Copy each line that includes the string "réalité" from the material into your answer.

........

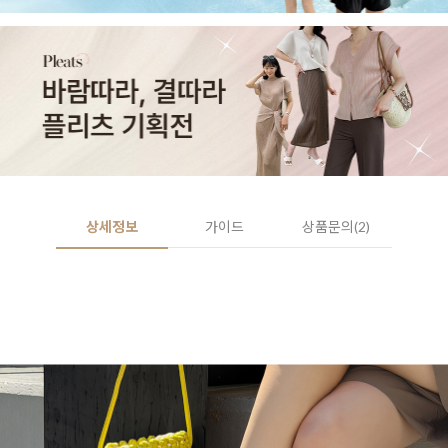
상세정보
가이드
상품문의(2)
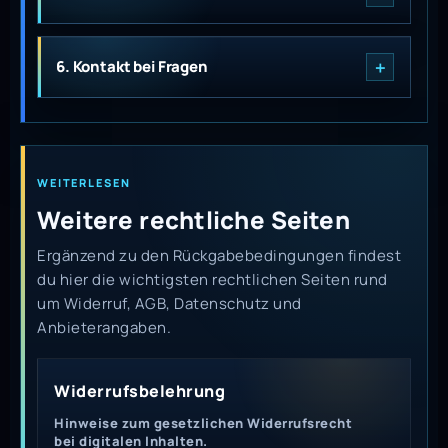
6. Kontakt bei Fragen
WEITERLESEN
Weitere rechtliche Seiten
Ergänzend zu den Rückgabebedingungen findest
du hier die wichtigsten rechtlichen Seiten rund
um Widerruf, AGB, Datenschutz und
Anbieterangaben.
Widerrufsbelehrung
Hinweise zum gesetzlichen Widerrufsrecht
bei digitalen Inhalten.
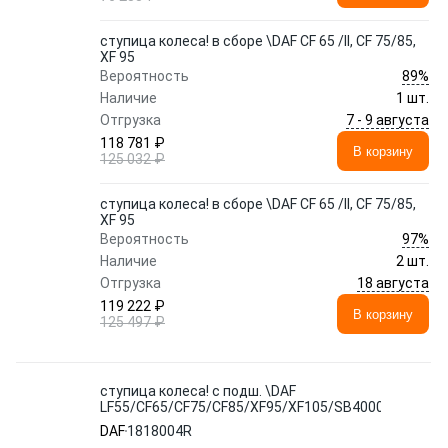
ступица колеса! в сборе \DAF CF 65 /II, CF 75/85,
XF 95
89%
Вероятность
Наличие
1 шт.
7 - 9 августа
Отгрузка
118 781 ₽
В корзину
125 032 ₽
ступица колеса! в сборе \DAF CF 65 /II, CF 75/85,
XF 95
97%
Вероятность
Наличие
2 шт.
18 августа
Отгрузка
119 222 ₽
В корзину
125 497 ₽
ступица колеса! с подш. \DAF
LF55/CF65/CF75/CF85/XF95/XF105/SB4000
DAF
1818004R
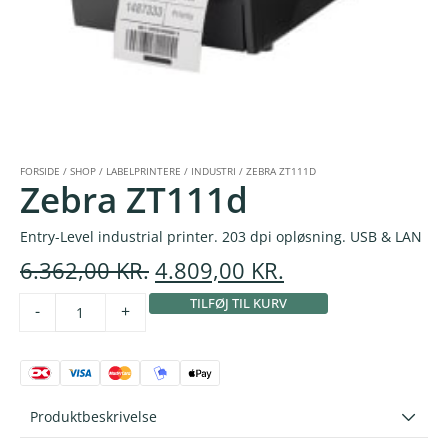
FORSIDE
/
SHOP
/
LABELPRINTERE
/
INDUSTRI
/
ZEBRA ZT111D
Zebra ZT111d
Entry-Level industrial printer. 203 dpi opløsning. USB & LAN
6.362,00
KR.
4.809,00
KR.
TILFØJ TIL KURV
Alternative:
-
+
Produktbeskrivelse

........

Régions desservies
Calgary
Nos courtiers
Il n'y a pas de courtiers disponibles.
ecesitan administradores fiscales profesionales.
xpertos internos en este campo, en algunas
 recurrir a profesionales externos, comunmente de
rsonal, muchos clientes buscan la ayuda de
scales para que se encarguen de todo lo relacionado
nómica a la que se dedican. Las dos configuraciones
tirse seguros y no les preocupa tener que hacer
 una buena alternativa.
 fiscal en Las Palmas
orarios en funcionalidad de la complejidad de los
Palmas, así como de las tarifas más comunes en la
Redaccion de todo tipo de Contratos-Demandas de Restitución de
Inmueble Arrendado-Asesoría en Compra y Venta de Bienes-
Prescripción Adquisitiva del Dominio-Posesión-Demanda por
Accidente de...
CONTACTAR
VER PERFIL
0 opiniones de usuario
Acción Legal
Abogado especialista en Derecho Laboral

........

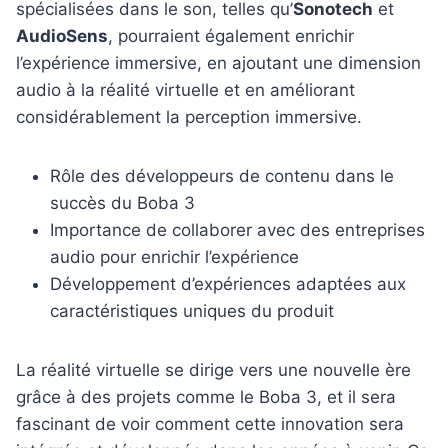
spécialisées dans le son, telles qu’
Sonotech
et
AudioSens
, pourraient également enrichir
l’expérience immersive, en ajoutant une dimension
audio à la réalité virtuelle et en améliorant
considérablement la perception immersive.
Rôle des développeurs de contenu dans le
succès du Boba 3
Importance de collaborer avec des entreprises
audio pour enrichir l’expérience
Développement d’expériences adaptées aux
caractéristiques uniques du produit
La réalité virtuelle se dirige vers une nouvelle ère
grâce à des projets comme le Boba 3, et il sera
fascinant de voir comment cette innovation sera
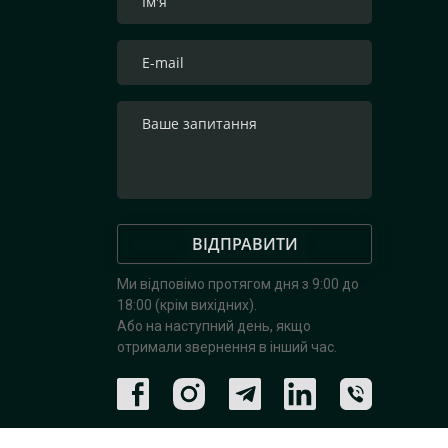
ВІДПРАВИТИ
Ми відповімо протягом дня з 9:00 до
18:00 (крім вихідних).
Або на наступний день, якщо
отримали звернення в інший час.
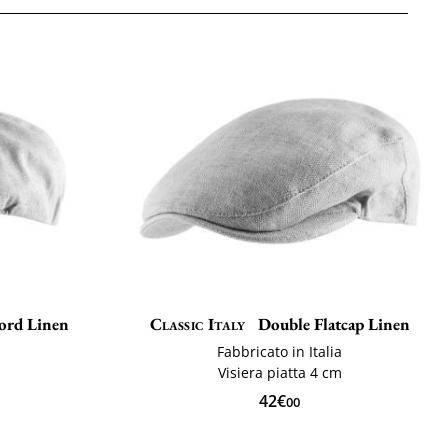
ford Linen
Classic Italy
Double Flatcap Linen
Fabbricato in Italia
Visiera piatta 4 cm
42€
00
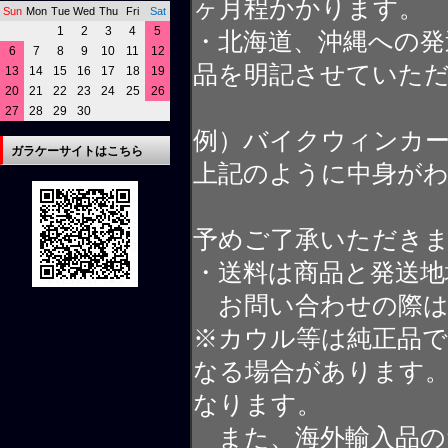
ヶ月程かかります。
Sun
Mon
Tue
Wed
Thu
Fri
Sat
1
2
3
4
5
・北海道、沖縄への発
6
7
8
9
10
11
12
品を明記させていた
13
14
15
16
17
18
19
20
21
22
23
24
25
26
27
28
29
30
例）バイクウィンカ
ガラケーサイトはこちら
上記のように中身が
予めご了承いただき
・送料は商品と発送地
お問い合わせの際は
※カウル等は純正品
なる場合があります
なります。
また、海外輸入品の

........

Reply »
audio à la réalité virtuelle et en améliorant
La réalité virtuelle se dirige vers une nouvelle ère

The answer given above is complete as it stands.